EXERCISE GOAL: From the line that holds "masks as SVG." to the end of the records, reproduce every line exactly. No pictures.

DATA RECORDS:
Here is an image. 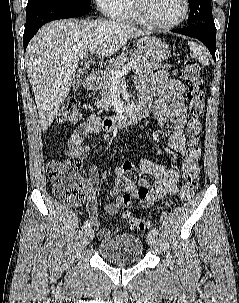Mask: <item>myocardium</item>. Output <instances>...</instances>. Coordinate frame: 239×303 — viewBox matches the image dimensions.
Instances as JSON below:
<instances>
[{"label":"myocardium","mask_w":239,"mask_h":303,"mask_svg":"<svg viewBox=\"0 0 239 303\" xmlns=\"http://www.w3.org/2000/svg\"><path fill=\"white\" fill-rule=\"evenodd\" d=\"M131 2H132V8L134 14L137 17L138 21L143 25L152 29L167 30V29L175 28L187 19L190 12L189 0H183V5H184L183 13L178 19L170 23H156L148 18L144 7V0H131Z\"/></svg>","instance_id":"myocardium-1"}]
</instances>
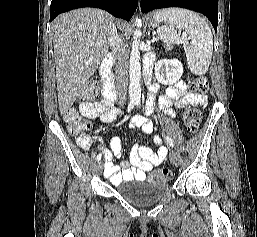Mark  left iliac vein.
Instances as JSON below:
<instances>
[{
	"label": "left iliac vein",
	"instance_id": "1",
	"mask_svg": "<svg viewBox=\"0 0 257 237\" xmlns=\"http://www.w3.org/2000/svg\"><path fill=\"white\" fill-rule=\"evenodd\" d=\"M170 157H171V161L175 165H178L180 163V156L176 151H172Z\"/></svg>",
	"mask_w": 257,
	"mask_h": 237
}]
</instances>
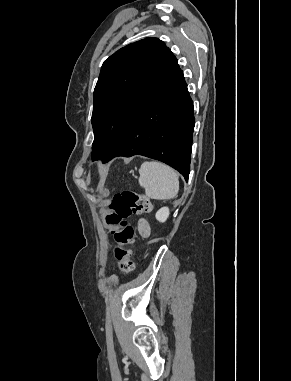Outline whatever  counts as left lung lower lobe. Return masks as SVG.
<instances>
[{"label":"left lung lower lobe","instance_id":"1","mask_svg":"<svg viewBox=\"0 0 291 381\" xmlns=\"http://www.w3.org/2000/svg\"><path fill=\"white\" fill-rule=\"evenodd\" d=\"M194 124L193 102L180 70L149 100L103 163L142 155L170 165L188 181Z\"/></svg>","mask_w":291,"mask_h":381}]
</instances>
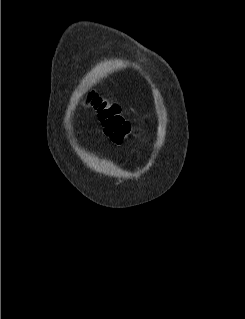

TASK ANSWER:
Outline whatever  counts as left lung lower lobe. Return masks as SVG.
<instances>
[{"label":"left lung lower lobe","instance_id":"1","mask_svg":"<svg viewBox=\"0 0 291 381\" xmlns=\"http://www.w3.org/2000/svg\"><path fill=\"white\" fill-rule=\"evenodd\" d=\"M194 124L193 102L180 70L149 100L103 163L142 155L170 165L188 181Z\"/></svg>","mask_w":291,"mask_h":381}]
</instances>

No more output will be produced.